A Wall Street Journal article by Bernard Wysocki Jr. (May 23, 2005) WSJ front page (log-in required) talks about research journals and the growing trend among researchers to publish via the web. He also discusses universities' increasing resistance to paying the high institutional subscription costs of academic journals. It's an interesting article, though the title; "Scholarly Journals' Premier Status Is Diluted by the Web", is somewhat misleading.
The Wall Street Journal reports that the median expenditure of periodicals per academic institution has risen from a little over one million dollars per institution in 1986, to over five million dollars per institution in 2003, in a global academic publishing market that is currently about five billion dollars per year. The article focuses on various researcher and institutional efforts to change the face of academic publishing, especially at the University of California (specifically the Berkeley campus). The 10 campus UC system spends about 30 million dollars a year on periodicals. According to the article, the University has recently balked at subscription rates and negotiated lower rates for some journals in what is apparently a precedent setting coup.
At the same time, competing publishing models are emerging. Michael Eisen, whose lab focuses on gene expression in development, has co-founded the Public Library of Science (PLos), with Harold Varmus of Memorial Sloan Kettering in New York. The non-profit on-line publisher will compete with the mainstream research journals and give access to publications for free. There are three online PLoS Journals so far, PLoS Computational Biology, PLoS Genetics, and PLoS Pathogens.
On-line research publishing is certainly not new, but is increasingly becoming a preferable publishing model. Cornell produces a physics publishing database called ArXiv that has published over 100,000 articles (primarily physics research) since 1991. UC Davis has augmented the Cornell site with a front end for math articles. The Cornell site has a more utilitarian sensibility then PLoS, which has more of a corporate feel. With the look of PLoS and the staff involvement it's hard to avoid wondering about the exact business model. Will it be subscriber funded plus grants...will it be grant funded? Will there be paid advertising? ArXiv has a mix of funding.

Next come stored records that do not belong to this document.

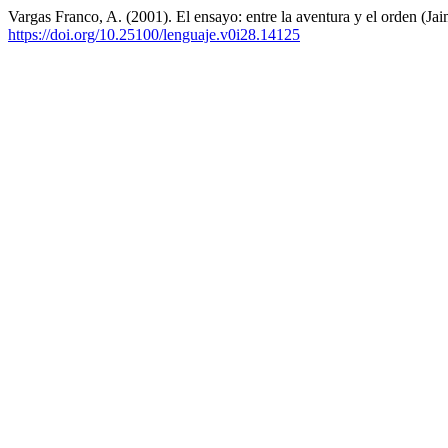
Vargas Franco, A. (2001). El ensayo: entre la aventura y el orden (Ja
https://doi.org/10.25100/lenguaje.v0i28.14125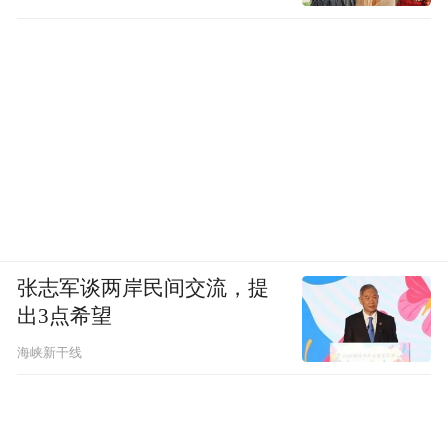
张志军谈两岸民间交流，提
出3点希望
海峡新干线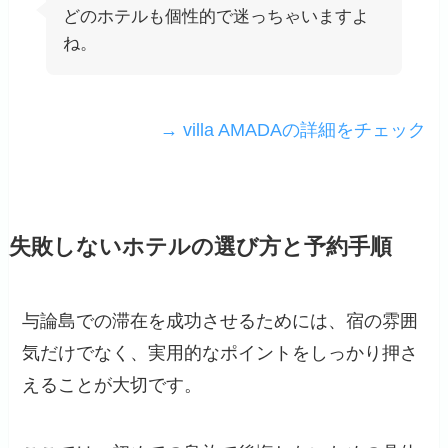
どのホテルも個性的で迷っちゃいますよ
ね。
→ villa AMADAの詳細をチェック
失敗しないホテルの選び方と予約手順
与論島での滞在を成功させるためには、宿の雰囲
気だけでなく、実用的なポイントをしっかり押さ
えることが大切です。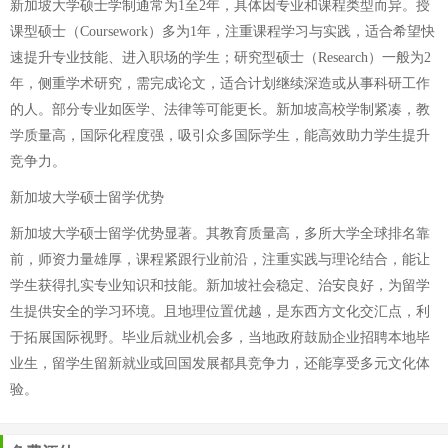
新加坡大学硕士学制通常为1至2年，具体因专业和课程类型而异。授
课型硕士（Coursework）多为1年，注重课程学习与实践，适合希望快
速提升专业技能、进入职场的学生；研究型硕士（Research）一般为2
年，侧重学术研究，需完成论文，适合计划继续深造或从事科研工作
的人。部分专业如医学、法律等可能更长。新加坡高校学制紧凑，教
学质量高，国际化程度强，吸引众多国际学生，能高效助力学生提升
竞争力。
新加坡大学硕士留学优势
新加坡大学硕士留学优势显著。其教育质量高，多所大学全球排名靠
前，师资力量雄厚，课程紧跟行业前沿，注重实践与理论结合，能让
学生获得扎实专业知识和技能。新加坡社会稳定、治安良好，为留学
生提供安全的学习环境。且地理位置优越，是东西方文化交汇点，利
于拓展国际视野。毕业后就业机会多，当地政府鼓励企业招聘本地毕
业生，留学生留新就业或回国发展都具竞争力，还能享受多元文化体
验。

The costs for articles in print publications can run three to ten thousand dollars per article, according to the WSJ, and therefore "to experienced publishers, much of the open access talk seems naive." However ArXiv has found that electronic communication of research is efficient and effective compared to traditional publishing. In a talk to Unesco in 1996, Paul Ginsparg, physicist at Cornell, laid out Cornell's experience with electronic publishing and left no doubt as to the future of print publishing:
"A major lesson we learn is that the current model of funding publishing companies through research libraries (in turn funded by overhead on research grants) is unlikely to survive in the electronic realm. It is premised on a paper medium that was difficult to produce, difficult to distribute, difficult to archive, and difficult to duplicate -- a medium that hence required numerous local redistribution points in the form of research libraries. The electronic medium shares none of these features and thus naturally facilitates large scale disintermediation, with the resulting communication of research information both more efficient and more cost-effective....The essential question at this point is not *whether* the scientific research literature will migrate to fully electronic dissemination, but rather *how quickly* this transition will take place now that all of the requisite tools are on-line."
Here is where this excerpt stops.